- Work task: Nothing but the records themselves, exactly as written and free of pictures, should appear in your response.

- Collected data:
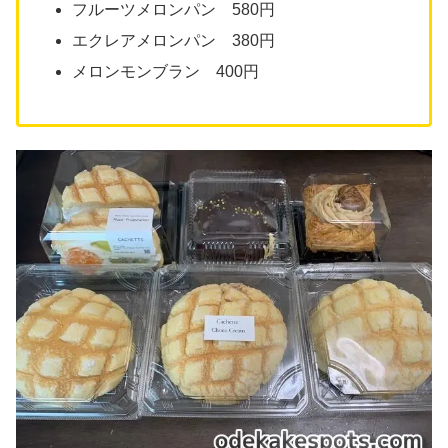
フルーツメロンパン 580円
エクレアメロンパン 380円
メロンモンブラン 400円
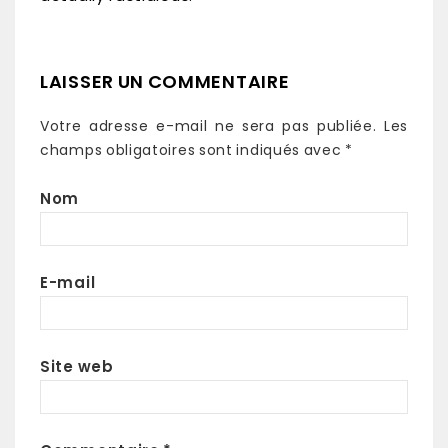
LAISSER UN COMMENTAIRE
Votre adresse e-mail ne sera pas publiée.
Les
champs obligatoires sont indiqués avec
*
Nom
E-mail
Site web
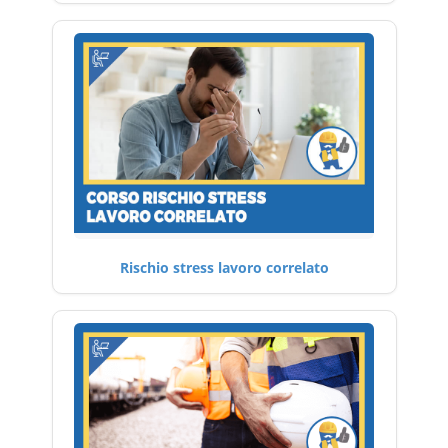
Rischio stress lavoro correlato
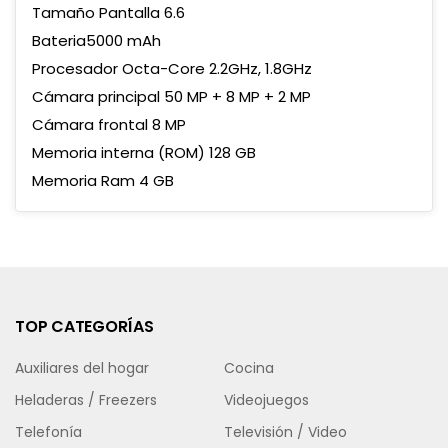
Tamaño Pantalla 6.6
Bateria5000 mAh
Procesador Octa-Core 2.2GHz, 1.8GHz
Cámara principal 50 MP + 8 MP + 2 MP
Cámara frontal 8 MP
Memoria interna (ROM) 128 GB
Memoria Ram 4 GB
TOP CATEGORÍAS
Auxiliares del hogar
Cocina
Heladeras / Freezers
Videojuegos
Telefonía
Televisión / Video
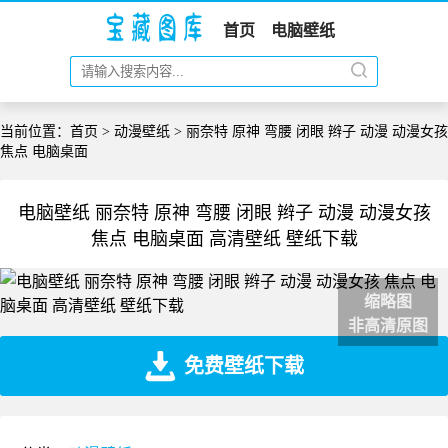
首页
电脑壁纸
当前位置：
首页
>
动漫壁纸
> 丽奈特 原神 弯腰 闭眼 辫子 动漫 动漫女孩
焦点 电脑桌面
电脑壁纸 丽奈特 原神 弯腰 闭眼 辫子 动漫 动漫女孩
焦点 电脑桌面 高清壁纸 壁纸下载
缩略图
非高清原图
免费壁纸下载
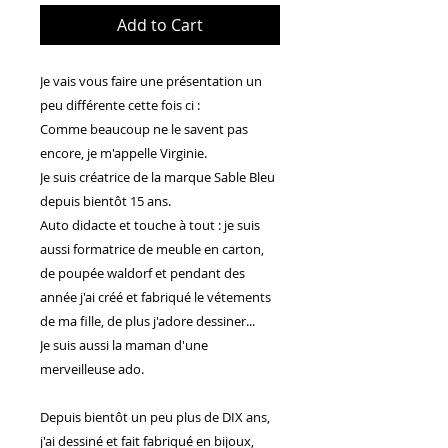
Add to Cart
Je vais vous faire une présentation un
peu différente cette fois ci :
Comme beaucoup ne le savent pas
encore, je m'appelle Virginie.
Je suis créatrice de la marque Sable Bleu
depuis bientôt 15 ans.
Auto didacte et touche à tout : je suis
aussi formatrice de meuble en carton,
de poupée waldorf et pendant des
année j'ai créé et fabriqué le vétements
de ma fille, de plus j'adore dessiner...
Je suis aussi la maman d'une
merveilleuse ado.
Depuis bientôt un peu plus de DIX ans,
j'ai dessiné et fait fabriqué en bijoux,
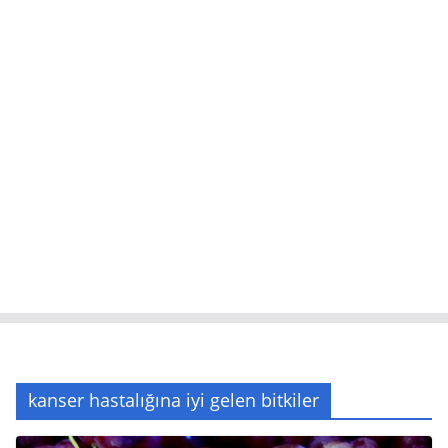
kanser hastalığına iyi gelen bitkiler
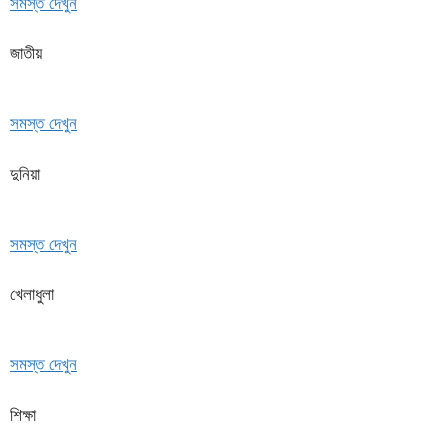
সমস্ত দেখুন
জাতীয়
সমস্ত দেখুন
দুনিয়া
সমস্ত দেখুন
খেলাধুলা
সমস্ত দেখুন
শিক্ষা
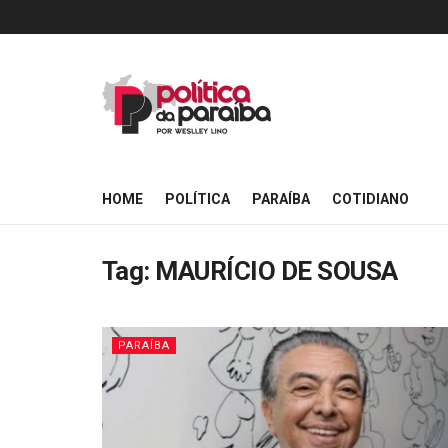
HOME
POLÍTICA
PARAÍBA
COTIDIANO
Tag:
MAURÍCIO DE SOUSA
PARAÍBA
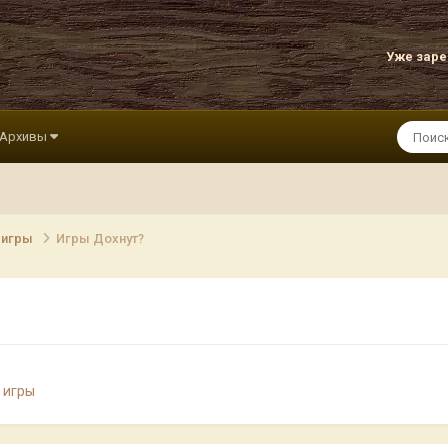
Уже зар
Архивы
 игры
Игры Дохнут?
 игры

- Answer to the problem:
フルーツメロンパン 580円
エクレアメロンパン 380円
メロンモンブラン 400円
LAISSER UN COMMENTAIRE
Votre adresse e-mail ne sera pas publiée.
Les
champs obligatoires sont indiqués avec
*
Nom
E-mail
Site web
Rischio stress lavoro correlato
Tamaño Pantalla 6.6
Bateria5000 mAh
Procesador Octa-Core 2.2GHz, 1.8GHz
Cámara principal 50 MP + 8 MP + 2 MP
Cámara frontal 8 MP
Memoria interna (ROM) 128 GB
Memoria Ram 4 GB
TOP CATEGORÍAS
Auxiliares del hogar
Cocina
Heladeras / Freezers
Videojuegos
Telefonía
Televisión / Video
首页
电脑壁纸
当前位置：
首页
>
动漫壁纸
> 丽奈特 原神 弯腰 闭眼 辫子 动漫 动漫女孩
焦点 电脑桌面
电脑壁纸 丽奈特 原神 弯腰 闭眼 辫子 动漫 动漫女孩
焦点 电脑桌面 高清壁纸 壁纸下载
缩略图
非高清原图
免费壁纸下载
Add to Cart
Je vais vous faire une présentation un
peu différente cette fois ci :
Comme beaucoup ne le savent pas
encore, je m'appelle Virginie.
Je suis créatrice de la marque Sable Bleu
depuis bientôt 15 ans.
Auto didacte et touche à tout : je suis
aussi formatrice de meuble en carton,
de poupée waldorf et pendant des
année j'ai créé et fabriqué le vétements
de ma fille, de plus j'adore dessiner...
Je suis aussi la maman d'une
merveilleuse ado.
Depuis bientôt un peu plus de DIX ans,
j'ai dessiné et fait fabriqué en bijoux,
kanser hastalığına iyi gelen bitkiler
সমস্ত দেখুন
জাতীয়
সমস্ত দেখুন
দুনিয়া
সমস্ত দেখুন
খেলাধুলা
সমস্ত দেখুন
শিক্ষা
HOME
POLÍTICA
PARAÍBA
COTIDIANO
Tag:
MAURÍCIO DE SOUSA
PARAÍBA
Уже зар
Архивы
 игры
Игры Дохнут?
 игры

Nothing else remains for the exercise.